Second, The layout of the land does not matter. In the end, all you have to care about is food sources, the hills around those food sources, the fresh water layout and the amount of greenlands. The rest is details. Very few starts are unique enough as to require a totally new strategy.
Not true at all. GLH can drastically alter your strategy and settling pattern depending on the layout of the land. If you're on an archipelago map, then GLH wins over pretty much everything else, and you'll probably want CoL much earlier than normal which is not a bulbable tech (suggesting better use of settling or academies). If you're in the middle of the map of a pangaea, you'll probably be trying to expand faster to grab land before you get boxed in so techs like math for better chopping are more effective. Alternatively, if you're semi-isolated with one other AI who doesn't have a religion yet, bulbing philosophy for the religion becomes a lot more attractive - even maybe enough to skip an academy first.
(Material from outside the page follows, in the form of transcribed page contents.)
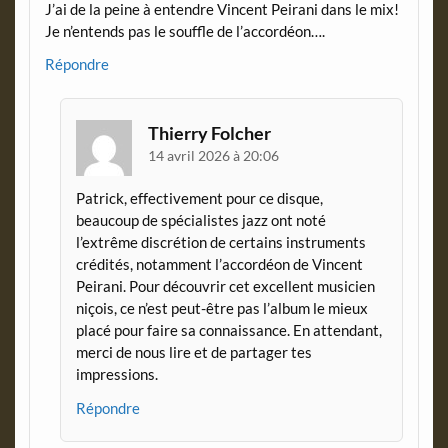
J’ai de la peine à entendre Vincent Peirani dans le mix!
Je n’entends pas le souffle de l’accordéon….
Répondre
Thierry Folcher
14 avril 2026 à 20:06
Patrick, effectivement pour ce disque,
beaucoup de spécialistes jazz ont noté
l’extrême discrétion de certains instruments
crédités, notamment l’accordéon de Vincent
Peirani. Pour découvrir cet excellent musicien
niçois, ce n’est peut-être pas l’album le mieux
placé pour faire sa connaissance. En attendant,
merci de nous lire et de partager tes
impressions.
Répondre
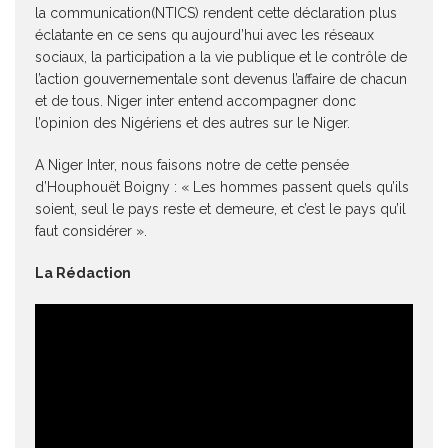
la communication(NTICS) rendent cette déclaration plus
éclatante en ce sens qu aujourd’hui avec les réseaux
sociaux, la participation a la vie publique et le contrôle de
l’action gouvernementale sont devenus l’affaire de chacun
et de tous. Niger inter entend accompagner donc
l’opinion des Nigériens et des autres sur le Niger.
A Niger Inter, nous faisons notre de cette pensée
d’Houphouët Boigny : « Les hommes passent quels qu’ils
soient, seul le pays reste et demeure, et c’est le pays qu’il
faut considérer ».
La Rédaction
Lecteur
vidéo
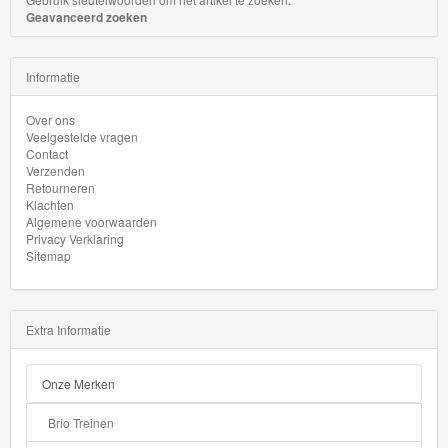
Geavanceerd zoeken
Informatie
Over ons
Veelgestelde vragen
Contact
Verzenden
Retourneren
Klachten
Algemene voorwaarden
Privacy Verklaring
Sitemap
Extra Informatie
Onze Merken
Brio Treinen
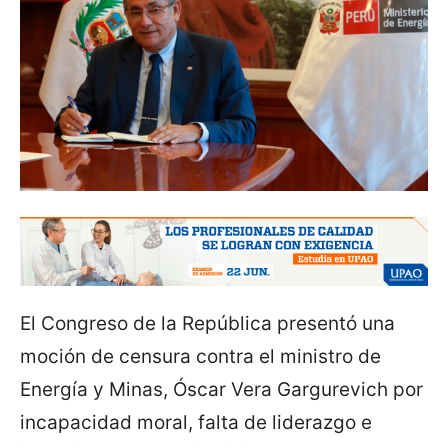
El Congreso de la República presentó una
moción de censura contra el ministro de
Energía y Minas, Óscar Vera Gargurevich por
incapacidad moral, falta de liderazgo e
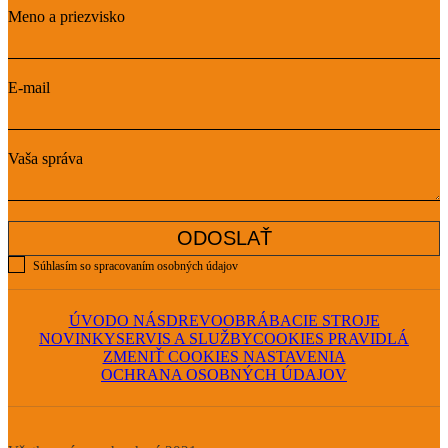
Meno a priezvisko
E-mail
Vaša správa
ODOSLAŤ
Súhlasím so spracovaním osobných údajov
ÚVOD
O NÁS
DREVOOBRÁBACIE STROJE
NOVINKY
SERVIS A SLUŽBY
COOKIES PRAVIDLÁ
ZMENIŤ COOKIES NASTAVENIA
OCHRANA OSOBNÝCH ÚDAJOV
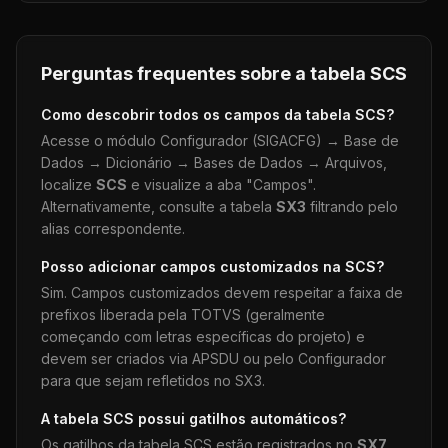
Perguntas frequentes sobre a tabela
SCS
Como descobrir todos os campos da tabela
SCS
?
Acesse o módulo Configurador (SIGACFG) → Base de
Dados → Dicionário → Bases de Dados → Arquivos,
localize
SCS
e visualize a aba "Campos".
Alternativamente, consulte a tabela
SX3
filtrando pelo
alias correspondente.
Posso adicionar campos customizados na
SCS
?
Sim. Campos customizados devem respeitar a faixa de
prefixos liberada pela TOTVS (geralmente
começando com letras específicas do projeto) e
devem ser criados via APSDU ou pelo Configurador
para que sejam refletidos no SX3.
A tabela
SCS
possui gatilhos automáticos?
Os gatilhos da tabela
SCS
estão registrados no
SX7
.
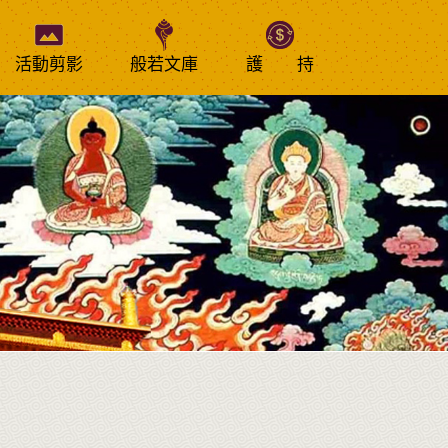
活動剪影
般若文庫
護 持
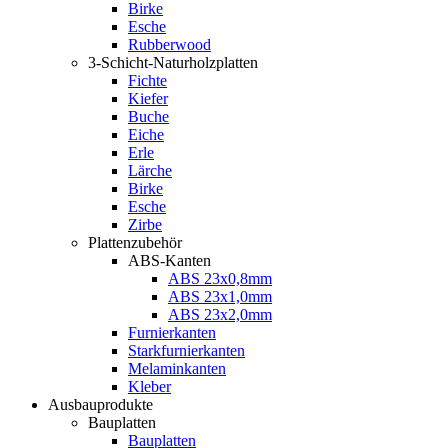
Birke
Esche
Rubberwood
3-Schicht-Naturholzplatten
Fichte
Kiefer
Buche
Eiche
Erle
Lärche
Birke
Esche
Zirbe
Plattenzubehör
ABS-Kanten
ABS 23x0,8mm
ABS 23x1,0mm
ABS 23x2,0mm
Furnierkanten
Starkfurnierkanten
Melaminkanten
Kleber
Ausbauprodukte
Bauplatten
Bauplatten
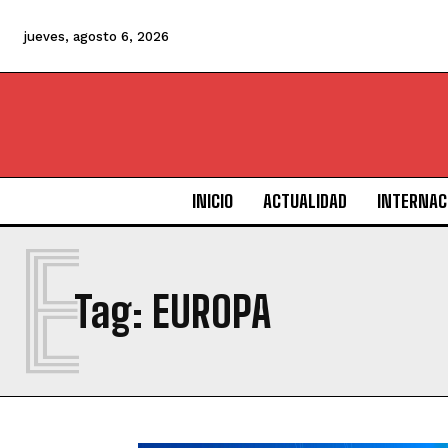
jueves, agosto 6, 2026
INICIO
ACTUALIDAD
INTERNAC
E
Tag:
EUROPA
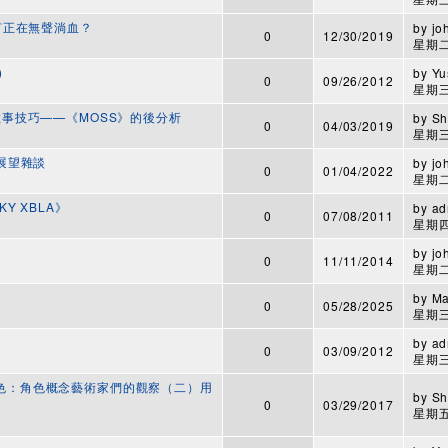
何正在無聲淌血？
by
jo
0
12/30/2019
星期二,
)
by
Yu
0
09/26/2012
星期三,
ＶＲ敘事技巧——《MOSS》的後分析
by
Sh
0
04/03/2019
星期三,
與展望雜談
by
jo
0
01/04/2022
星期二,
KY XBLA》
by
ad
0
07/08/2011
星期四,
by
jo
0
11/11/2014
星期二,
by
M
0
05/28/2025
星期三,
by
ad
0
03/09/2012
星期三,
的角色：角色概念藝術家們的觀察（二）用
by
Sh
0
03/29/2017
星期五,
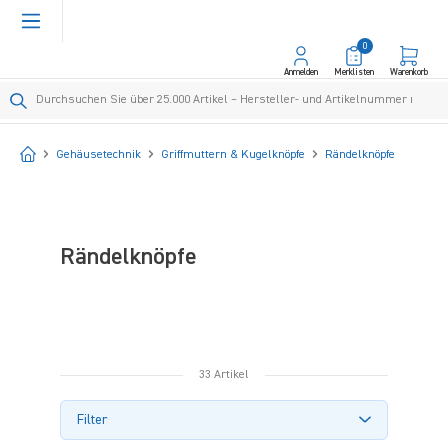
alt springen
0
Anmelden
Merklisten
Warenkorb
Startseite
Gehäusetechnik
Griffmuttern & Kugelknöpfe
Rändelknöpfe
Rändelknöpfe
33 Artikel
Filter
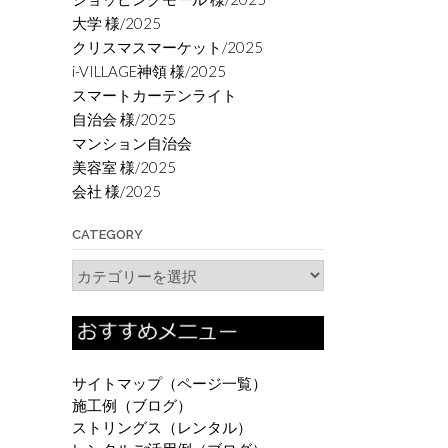
大学 様/2025
クリスマスマーケット/2025
i-VILLAGE神領 様/2025
スマートカーテンライト
自治会 様/2025
マンション自治会
美容室 様/2025
会社 様/2025
CATEGORY
Category
サイトマップ（ページ一覧）
施工例（ブログ）
ストリングス（レンタル）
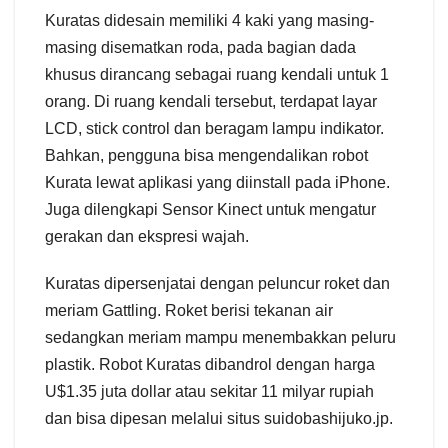
Kuratas didesain memiliki 4 kaki yang masing-
masing disematkan roda, pada bagian dada
khusus dirancang sebagai ruang kendali untuk 1
orang. Di ruang kendali tersebut, terdapat layar
LCD, stick control dan beragam lampu indikator.
Bahkan, pengguna bisa mengendalikan robot
Kurata lewat aplikasi yang diinstall pada iPhone.
Juga dilengkapi Sensor Kinect untuk mengatur
gerakan dan ekspresi wajah.
Kuratas dipersenjatai dengan peluncur roket dan
meriam Gattling. Roket berisi tekanan air
sedangkan meriam mampu menembakkan peluru
plastik. Robot Kuratas dibandrol dengan harga
U$1.35 juta dollar atau sekitar 11 milyar rupiah
dan bisa dipesan melalui situs suidobashijuko.jp.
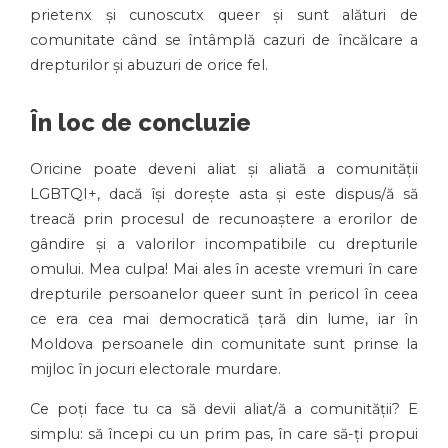
prietenx și cunoscutx queer și sunt alături de
comunitate când se întâmplă cazuri de încălcare a
drepturilor și abuzuri de orice fel.
În loc de concluzie
Oricine poate deveni aliat și aliată a comunității
LGBTQI+, dacă își dorește asta și este dispus/ă să
treacă prin procesul de recunoaștere a erorilor de
gândire și a valorilor incompatibile cu drepturile
omului. Mea culpa! Mai ales în aceste vremuri în care
drepturile persoanelor queer sunt în pericol în ceea
ce era cea mai democratică țară din lume, iar în
Moldova persoanele din comunitate sunt prinse la
mijloc în jocuri electorale murdare.
Ce poți face tu ca să devii aliat/ă a comunității? E
simplu: să începi cu un prim pas, în care să-ți propui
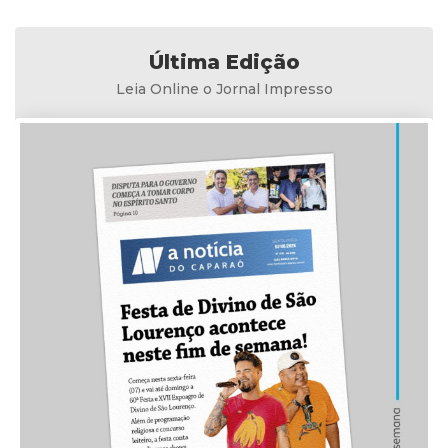
Última Edição
Leia Online o Jornal Impresso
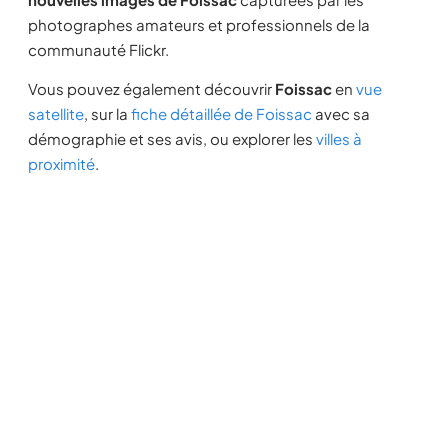
photographes amateurs et professionnels de la
communauté Flickr.
Vous pouvez également découvrir
Foissac
en
vue
satellite
, sur la
fiche détaillée de Foissac
avec sa
démographie et ses avis, ou explorer les
villes à
proximité
.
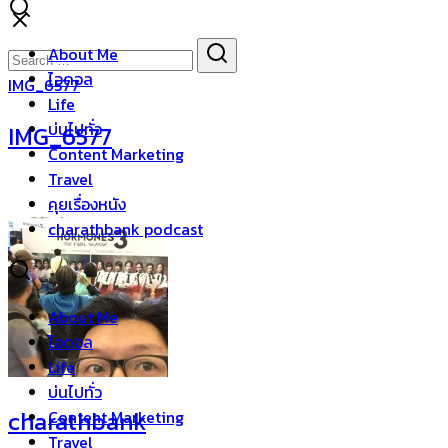
Skip
to
Search
Search
About Me
content
for:
ไอดอล
IMG_6577
Life
บ่นไปทั่ว
IMG_6577
Content Marketing
Travel
คุยเรื่องหนัง
charathbank podcast
About Me
ไอดอล
Life
บ่นไปทั่ว
charathbank
Content Marketing
Travel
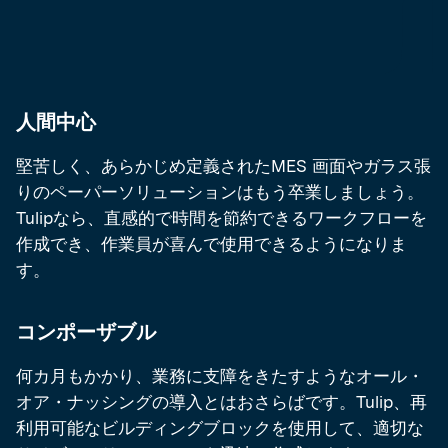
人間中心
堅苦しく、あらかじめ定義されたMES 画面やガラス張
りのペーパーソリューションはもう卒業しましょう。
Tulipなら、直感的で時間を節約できるワークフローを
作成でき、作業員が喜んで使用できるようになりま
す。
コンポーザブル
何カ月もかかり、業務に支障をきたすようなオール・
オア・ナッシングの導入とはおさらばです。Tulip、再
利用可能なビルディングブロックを使用して、適切な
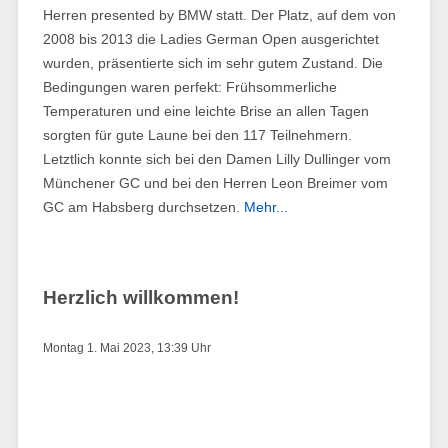
Herren presented by BMW statt. Der Platz, auf dem von
2008 bis 2013 die Ladies German Open ausgerichtet
wurden, präsentierte sich im sehr gutem Zustand. Die
Bedingungen waren perfekt: Frühsommerliche
Temperaturen und eine leichte Brise an allen Tagen
sorgten für gute Laune bei den 117 Teilnehmern.
Letztlich konnte sich bei den Damen Lilly Dullinger vom
Münchener GC und bei den Herren Leon Breimer vom
GC am Habsberg durchsetzen.
Mehr...
Herzlich willkommen!
Montag 1. Mai 2023, 13:39 Uhr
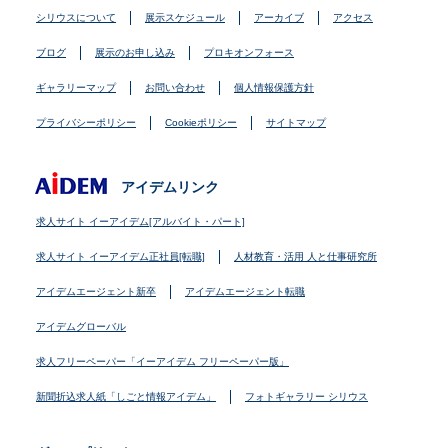
シリウスについて
展示スケジュール
アーカイブ
アクセス
ブログ
展示のお申し込み
プロキオンフォース
ギャラリーマップ
お問い合わせ
個人情報保護方針
プライバシーポリシー
Cookieポリシー
サイトマップ
アイデムリンク
求人サイト イーアイデム[アルバイト・パート]
求人サイト イーアイデム正社員[転職]
人材教育・活用 人と仕事研究所
アイデムエージェント新卒
アイデムエージェント転職
アイデムグローバル
求人フリーペーパー「イーアイデム フリーペーパー版」
新聞折込求人紙「しごと情報アイデム」
フォトギャラリー シリウス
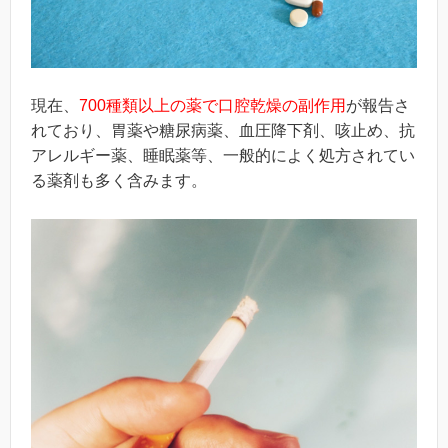
現在、
700種類以上の薬で口腔乾燥の副作用
が報告さ
れており、胃薬や糖尿病薬、血圧降下剤、咳止め、抗
アレルギー薬、睡眠薬等、一般的によく処方されてい
る薬剤も多く含みます。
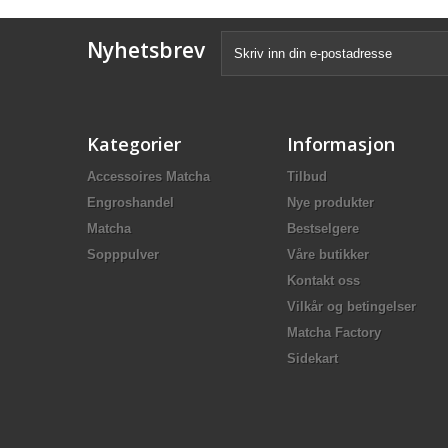
Nyhetsbrev
Kategorier
Informasjon
Accessoires Matcha
Tilbud
Engroshandel
Nye produkter
Matcha
Bestselgere
Sopppulver
Våre butikker
Kontakt oss
Vilkår og betingelser
Matcha Factory
Sidekart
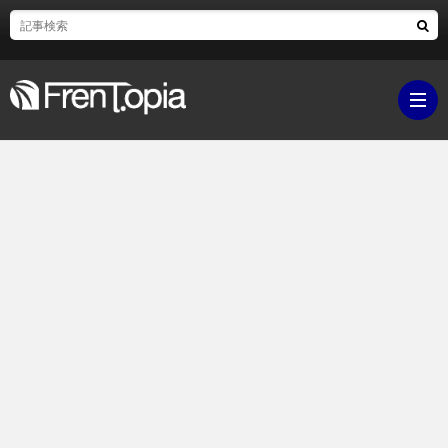
ブ
ロ
既
グ
刊
ボ
ラ
ク
映
イ
シ
画・
ギ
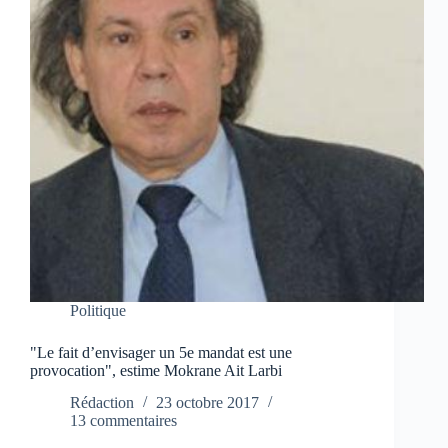
Politique
"Le fait d’envisager un 5e mandat est une
provocation", estime Mokrane Ait Larbi
Rédaction
23 octobre 2017
13 commentaires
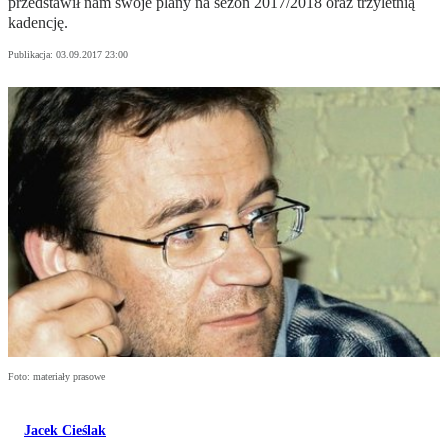
przedstawił nam swoje plany na sezon 2017/2018 oraz trzyletnią
kadencję.
Publikacja:
03.09.2017 23:00
Foto: materiały prasowe
Jacek Cieślak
Third, DaveMcW specifically states that regardless of the settings, he would make a GPP farm and use the GPs to lightbulb. Obviously he has a standard way of setting it up efficiently; its not a random patterns everytimes he plays it.

The pattern is probably farm the first GP with one of your first two cities, then set up a GP farm with the NE and use that for the rest of your great people.

We all can tell that going 100% cottage or going 100% specialist is not the best way to go. The information i am trying to extract is, how much exactly do you need to invest into GPPs production to get the best returns and why. All of that is scaled against what cottages would give instead; it's not as complicated and intangible as you'd like to believe. Everyone can answer with a one-liner, but so few actually provide the why.

The best returns on GPP are the first few, but the value of their return depends greatly on what you're actually going to bulb for. If you're bulbing for liberalism, then you only need academy + philo + education (2) + maybe liberalism for a total of 5. So you just have to set up your empire to farm 5 GPs, which you can do without a central GP farm. If you're going for say steel from liberalism instead, then you'll need another 2 for chemistry as well while teching through gunpowder and engineering. Since gunpowder and the engineering techs aren't bulbable, you'll need more base research to finish those techs.
 
You're getting vague answers

Do I missunderstand the word "vague"?

Because this sounds quite un-vague to me:

"Cottages have a clear advantage over specialists if you don't count GPP.

So build your GP farms, and cottage everything else."